#### [Required work]
A single number is the answer: the count of lines in the listing below that contain "Aufbewahrung".

#### [Source records]
------------------------------

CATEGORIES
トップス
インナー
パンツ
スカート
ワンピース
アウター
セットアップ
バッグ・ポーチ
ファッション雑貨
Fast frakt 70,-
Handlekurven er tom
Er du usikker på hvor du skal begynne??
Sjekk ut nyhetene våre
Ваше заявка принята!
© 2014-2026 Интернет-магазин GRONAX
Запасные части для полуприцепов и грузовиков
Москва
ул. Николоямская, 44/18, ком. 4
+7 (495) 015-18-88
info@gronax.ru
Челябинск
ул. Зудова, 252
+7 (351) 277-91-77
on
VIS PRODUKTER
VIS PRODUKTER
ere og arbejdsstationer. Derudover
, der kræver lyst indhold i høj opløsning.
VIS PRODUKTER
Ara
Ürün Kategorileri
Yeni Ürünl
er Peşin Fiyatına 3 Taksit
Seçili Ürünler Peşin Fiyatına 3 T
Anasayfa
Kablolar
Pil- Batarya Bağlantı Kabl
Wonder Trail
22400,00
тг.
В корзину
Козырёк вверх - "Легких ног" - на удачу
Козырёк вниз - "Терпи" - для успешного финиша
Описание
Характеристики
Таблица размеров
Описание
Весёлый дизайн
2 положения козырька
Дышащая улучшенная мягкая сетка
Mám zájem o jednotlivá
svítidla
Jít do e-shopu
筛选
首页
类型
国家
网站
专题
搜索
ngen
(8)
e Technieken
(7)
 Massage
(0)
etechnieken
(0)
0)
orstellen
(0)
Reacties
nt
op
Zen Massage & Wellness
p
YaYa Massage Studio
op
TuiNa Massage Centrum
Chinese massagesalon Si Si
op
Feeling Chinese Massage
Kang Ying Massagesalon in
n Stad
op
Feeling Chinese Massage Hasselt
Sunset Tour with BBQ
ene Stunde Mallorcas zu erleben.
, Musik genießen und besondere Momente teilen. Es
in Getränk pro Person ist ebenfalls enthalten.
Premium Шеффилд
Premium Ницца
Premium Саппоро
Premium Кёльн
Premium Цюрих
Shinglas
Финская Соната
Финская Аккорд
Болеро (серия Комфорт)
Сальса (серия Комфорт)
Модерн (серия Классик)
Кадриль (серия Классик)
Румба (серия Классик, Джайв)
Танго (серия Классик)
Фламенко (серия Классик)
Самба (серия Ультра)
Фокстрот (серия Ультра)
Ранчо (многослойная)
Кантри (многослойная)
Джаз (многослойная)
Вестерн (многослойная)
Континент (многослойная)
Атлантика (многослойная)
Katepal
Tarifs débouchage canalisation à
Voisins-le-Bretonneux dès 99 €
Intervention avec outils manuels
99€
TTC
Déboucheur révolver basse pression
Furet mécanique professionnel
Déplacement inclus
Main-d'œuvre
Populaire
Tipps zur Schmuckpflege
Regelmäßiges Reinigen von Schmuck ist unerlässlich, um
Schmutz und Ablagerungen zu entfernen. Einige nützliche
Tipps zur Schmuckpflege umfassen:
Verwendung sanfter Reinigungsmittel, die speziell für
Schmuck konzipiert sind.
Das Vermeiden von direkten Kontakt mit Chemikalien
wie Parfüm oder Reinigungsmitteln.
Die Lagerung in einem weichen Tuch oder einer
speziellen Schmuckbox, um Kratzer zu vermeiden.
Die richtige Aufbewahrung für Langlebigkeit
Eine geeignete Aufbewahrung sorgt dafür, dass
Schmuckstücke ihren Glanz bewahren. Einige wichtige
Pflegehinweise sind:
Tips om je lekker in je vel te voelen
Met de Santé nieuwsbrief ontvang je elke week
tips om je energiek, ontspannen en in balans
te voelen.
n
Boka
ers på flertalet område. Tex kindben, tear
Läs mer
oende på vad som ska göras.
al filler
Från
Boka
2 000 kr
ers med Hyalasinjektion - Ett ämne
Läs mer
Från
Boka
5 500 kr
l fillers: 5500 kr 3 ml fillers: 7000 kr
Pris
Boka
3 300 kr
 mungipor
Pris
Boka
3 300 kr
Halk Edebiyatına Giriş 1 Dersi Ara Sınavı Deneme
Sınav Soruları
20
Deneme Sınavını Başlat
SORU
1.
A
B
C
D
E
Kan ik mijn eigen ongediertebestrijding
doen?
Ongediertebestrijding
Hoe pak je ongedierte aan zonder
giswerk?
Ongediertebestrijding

------------------------------

#### [Output below]
2